(Stored data)
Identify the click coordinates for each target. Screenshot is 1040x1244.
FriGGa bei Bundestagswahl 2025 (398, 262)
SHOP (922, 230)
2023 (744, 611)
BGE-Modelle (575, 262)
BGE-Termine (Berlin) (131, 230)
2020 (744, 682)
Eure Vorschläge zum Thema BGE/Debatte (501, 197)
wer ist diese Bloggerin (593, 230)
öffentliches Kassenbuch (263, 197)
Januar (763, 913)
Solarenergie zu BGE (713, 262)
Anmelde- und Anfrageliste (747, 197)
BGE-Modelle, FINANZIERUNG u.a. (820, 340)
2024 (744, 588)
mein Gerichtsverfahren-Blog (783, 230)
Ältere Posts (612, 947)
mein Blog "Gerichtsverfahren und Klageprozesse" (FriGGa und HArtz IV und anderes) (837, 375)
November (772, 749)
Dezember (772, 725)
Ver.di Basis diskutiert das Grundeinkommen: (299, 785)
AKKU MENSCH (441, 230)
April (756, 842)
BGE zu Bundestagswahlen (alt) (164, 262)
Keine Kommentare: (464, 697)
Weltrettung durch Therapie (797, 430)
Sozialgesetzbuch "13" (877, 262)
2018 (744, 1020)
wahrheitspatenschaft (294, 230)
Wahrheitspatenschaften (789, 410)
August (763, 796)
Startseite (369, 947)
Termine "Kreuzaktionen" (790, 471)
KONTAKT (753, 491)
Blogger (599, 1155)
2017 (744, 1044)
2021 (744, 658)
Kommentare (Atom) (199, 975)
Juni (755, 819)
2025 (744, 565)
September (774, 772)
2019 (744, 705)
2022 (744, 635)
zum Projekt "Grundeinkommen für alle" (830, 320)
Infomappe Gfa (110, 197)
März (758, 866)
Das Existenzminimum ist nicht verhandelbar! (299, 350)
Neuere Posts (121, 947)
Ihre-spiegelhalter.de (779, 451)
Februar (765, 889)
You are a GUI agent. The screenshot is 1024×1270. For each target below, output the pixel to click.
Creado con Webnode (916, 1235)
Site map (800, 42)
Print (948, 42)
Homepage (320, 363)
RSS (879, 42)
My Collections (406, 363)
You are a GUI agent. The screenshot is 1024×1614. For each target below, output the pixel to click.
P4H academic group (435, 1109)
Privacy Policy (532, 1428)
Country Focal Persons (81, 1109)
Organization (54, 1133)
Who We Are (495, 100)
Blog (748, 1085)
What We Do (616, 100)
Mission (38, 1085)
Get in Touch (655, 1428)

Exercise details → The answer must be the line containing "wahrheitspatenschaft (294, 230)" and every line after it to the end of the data, each set down exactly.

Finished exercise →
wahrheitspatenschaft (294, 230)
Wahrheitspatenschaften (789, 410)
August (763, 796)
Startseite (369, 947)
Termine "Kreuzaktionen" (790, 471)
KONTAKT (753, 491)
Blogger (599, 1155)
2017 (744, 1044)
2021 (744, 658)
Kommentare (Atom) (199, 975)
Juni (755, 819)
2025 (744, 565)
September (774, 772)
2019 (744, 705)
2022 (744, 635)
zum Projekt "Grundeinkommen für alle" (830, 320)
Infomappe Gfa (110, 197)
März (758, 866)
Das Existenzminimum ist nicht verhandelbar! (299, 350)
Neuere Posts (121, 947)
Ihre-spiegelhalter.de (779, 451)
Februar (765, 889)
You are a GUI agent. The screenshot is 1024×1270. For each target below, output the pixel to click.
Creado con Webnode (916, 1235)
Site map (800, 42)
Print (948, 42)
Homepage (320, 363)
RSS (879, 42)
My Collections (406, 363)
You are a GUI agent. The screenshot is 1024×1614. For each target below, output the pixel to click.
P4H academic group (435, 1109)
Privacy Policy (532, 1428)
Country Focal Persons (81, 1109)
Organization (54, 1133)
Who We Are (495, 100)
Blog (748, 1085)
What We Do (616, 100)
Mission (38, 1085)
Get in Touch (655, 1428)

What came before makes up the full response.